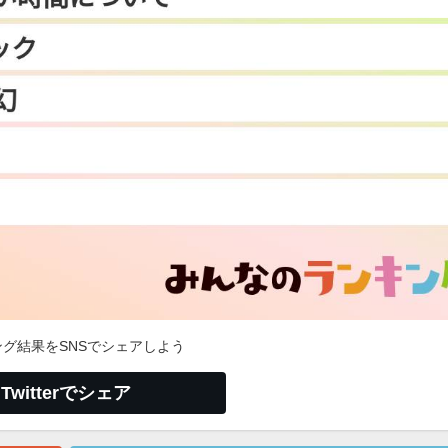
グ結果をSNSでシェアしよう
Twitterでシェア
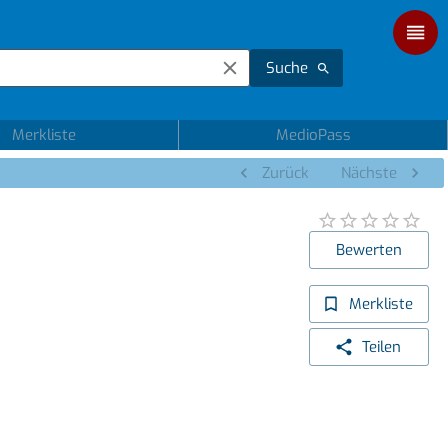
Suche
Merkliste
MedioPass
Zurück
Nächste
Bewerten
Merkliste
Teilen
···
__Your goal__.
Without the pictures, write out the entire listing exactly.

__Task answer__.
グ結果をSNSでシェアしよう
Twitterでシェア
Suche
Merkliste
MedioPass
Zurück
Nächste
Bewerten
Merkliste
Teilen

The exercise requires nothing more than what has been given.